The client should force a cache refresh on read failures like this or corrupted data since SCM likely made new copies since the last cache refresh. It looks like that is not happening which is another problem.

cc @duongkame

… cache

whbing · 2024-07-29T13:08:01Z

Should we make the cache more strict to only keep pipelines that have all nodes present?

@errose28 Sorry for late reply. I am inclined to make the cache more strict. At the very least, EC pipelines that do not have enough datanodes for reconstruction should not be cached, as they are invalid.
I believe the following approaches can be considered:

datanodes < data num : uncache
datanodes >= data num: cache
datanodes < data num + parity num: uncache
datanodes = data num + parity num: cache
datanodes loss data index: uncache
datanodes contain all data index: cache

The current submission is based on point 3.

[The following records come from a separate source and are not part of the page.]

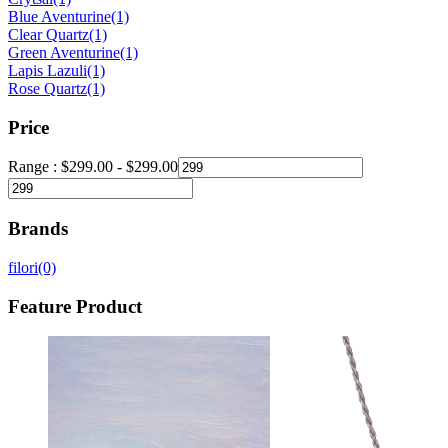
Blue Aventurine
(1)
Clear Quartz
(1)
Green Aventurine
(1)
Lapis Lazuli
(1)
Rose Quartz
(1)
Price
Range :
$
299.00
-
$
299.00
Brands
filori
(0)
Feature Product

The client should force a cache refresh on read failures like this or corrupted data since SCM likely made new copies since the last cache refresh. It looks like that is not happening which is another problem.

Now no retry when InsufficientLocationsException. I tested some cases, such as incorrect locations (cached expired locations), all of these can retry with forceFreshPipeline = true.
Perhaps in the current, we can just deal with the case InsufficientLocationsException. Of course, it can be processed in another ticket.

siddhantsangwan · 2024-07-29T18:36:44Z

@whbing thanks for working on this.

datanodes loss data index: uncache
datanodes contain all data index: cache

I like this approach. Will review the code soon.

OM cached pipeline may not cache container's all datanode information (for example, some DNs may not report in time), which can be problematic for EC files.

This makes me wonder if the scm safe-mode rule for EC containers should be stricter than just seeing 1 replica.

errose28 · 2024-07-31T21:34:05Z

This makes me wonder if the scm safe-mode rule for EC containers should be stricter than just seeing 1 replica.

@siddhantsangwan see #7008

siddhantsangwan

Looks good so far. @whbing can you please add a test?

whbing · 2024-08-04T13:47:07Z

please add a test?

@siddhantsangwan Added test for refreshing container when missing ec data indexes.

siddhantsangwan

@whbing It's worth checking for thread-safety issues here. I see that the cache is documented as thread safe, but the new map that we're using is not thread safe.

siddhantsangwan · 2024-08-16T09:39:18Z

hadoop-ozone/ozone-manager/src/main/java/org/apache/hadoop/ozone/om/ScmClient.java

+              Set<Integer> dataIndexes = EC_DATA_INDEXES.computeIfAbsent(d, k ->
+                  IntStream.rangeClosed(1, d).boxed().collect(Collectors.toSet()));


Here, we're writing to the map in a multi-threaded context. We should either use a concurrent hash map or change this logic such that it's read-only.

@siddhantsangwan Thanks for suggestion ! It should fixed to concurrent hash map.

Btw, I performed benchmarking for several methods (as following). I think using map is unnecessary here and alternative approaches instead.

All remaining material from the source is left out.